5.4. Remote Control with IPMI
The Intelligent Platform Management Interface (IPMI)) can be used to control remote machines via a simple set of commands. Install it via the package manager.
[root@master ~]# yum install ipmitool
The syntax for remote IPMI commands has the following scheme:
# -I lanplus stands for IPMI 2.0
# -I lan would be IPMI 1.5
[root@master ~]# ipmitool -I lanplus -U USERNAME -P PASSWORD -H HOST COMMAND [ARGUMENTS]
By default, ipmitool
will run with administrator privileges.
Depending on your cluster you will need to use the following
credentials:
Cluster |
username |
password |
---|---|---|
Temple |
mhpc |
mhpc2024 |
MHPC Lab |
ADMIN |
ADMIN |
For Temple clusters, also add -L operator
to your ipmitool
call to change your
privilege level to operator
.
[root@master ~]# ipmitool -I lanplus -U mhpc -P mhpc2024 -L operator -H c01.mgmt power status
or
[root@master ~]# ipmitool -I lanplus -U ADMIN -P ADMIN -H c01.mgmt power status
It is not a good idea to leave traces of you passwords as raw text in
your command history. Instead we recommend that you create a file (e.g.
/etc/ipmi_password
) with restrictive file permissions (600) to store the
password on disk and use the following trick to load it on demand.
[root@master ~]# ipmitool -I lanplus -U mhpc -f /etc/ipmi_password -L operator -H c01.mgmt power status
To reduce the amount of typing it is useful to create a small utility
script. We usually call this /usr/bin/ipmiwrap
.
#!/bin/bash
HOSTNAME=$1
shift
ipmitool -I lanplus -U mhpc -f /etc/ipmi_password -L operator -H $HOSTNAME.mgmt $@
Using this script allows us to type much shorter ipmi
commands:
ipmiwrap c01 power status
# USAGE: ipmiwrap HOST COMMAND [ARGUMENTS]

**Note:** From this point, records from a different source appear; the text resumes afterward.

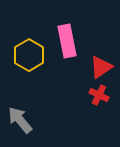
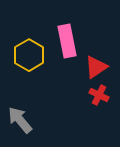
red triangle: moved 5 px left
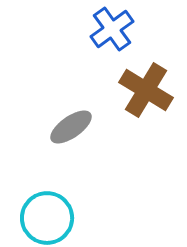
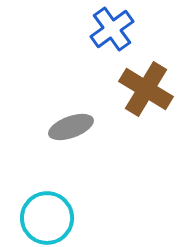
brown cross: moved 1 px up
gray ellipse: rotated 15 degrees clockwise
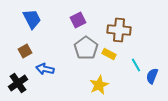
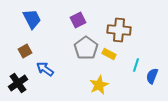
cyan line: rotated 48 degrees clockwise
blue arrow: rotated 24 degrees clockwise
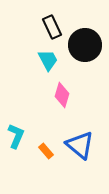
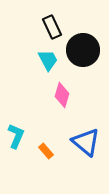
black circle: moved 2 px left, 5 px down
blue triangle: moved 6 px right, 3 px up
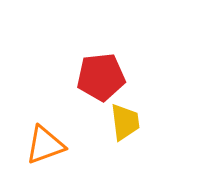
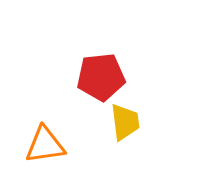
orange triangle: rotated 12 degrees clockwise
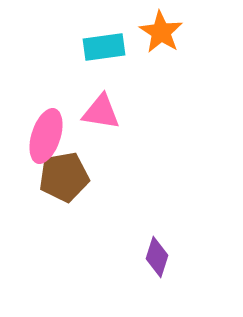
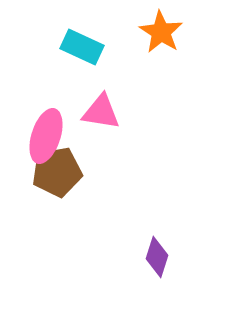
cyan rectangle: moved 22 px left; rotated 33 degrees clockwise
brown pentagon: moved 7 px left, 5 px up
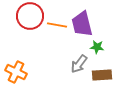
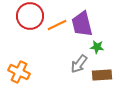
orange line: rotated 36 degrees counterclockwise
orange cross: moved 3 px right
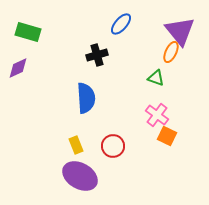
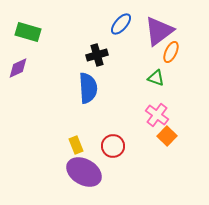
purple triangle: moved 21 px left; rotated 32 degrees clockwise
blue semicircle: moved 2 px right, 10 px up
orange square: rotated 18 degrees clockwise
purple ellipse: moved 4 px right, 4 px up
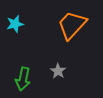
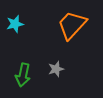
gray star: moved 2 px left, 2 px up; rotated 21 degrees clockwise
green arrow: moved 4 px up
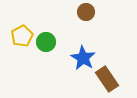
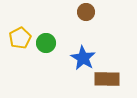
yellow pentagon: moved 2 px left, 2 px down
green circle: moved 1 px down
brown rectangle: rotated 55 degrees counterclockwise
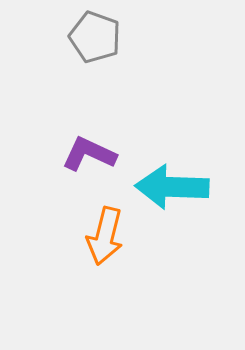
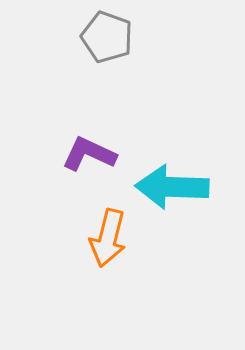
gray pentagon: moved 12 px right
orange arrow: moved 3 px right, 2 px down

5.4.1. Basic IPMI Commands
ipmitool
offers a whole range of different commands that simplify
remote management. You can learn more about the tool by using the
help
command.
[root@master ~]# ipmitool help
Commands:
raw Send a RAW IPMI request and print response
i2c Send an I2C Master Write-Read command and print response
spd Print SPD info from remote I2C device
lan Configure LAN Channels
chassis Get chassis status and set power state
power Shortcut to chassis power commands
event Send pre-defined events to MC
mc Management Controller status and global enables
sdr Print Sensor Data Repository entries and readings
sensor Print detailed sensor information
fru Print built-in FRU and scan SDR for FRU locators
gendev Read/Write Device associated with Generic Device locators sdr
sel Print System Event Log (SEL)
pef Configure Platform Event Filtering (PEF)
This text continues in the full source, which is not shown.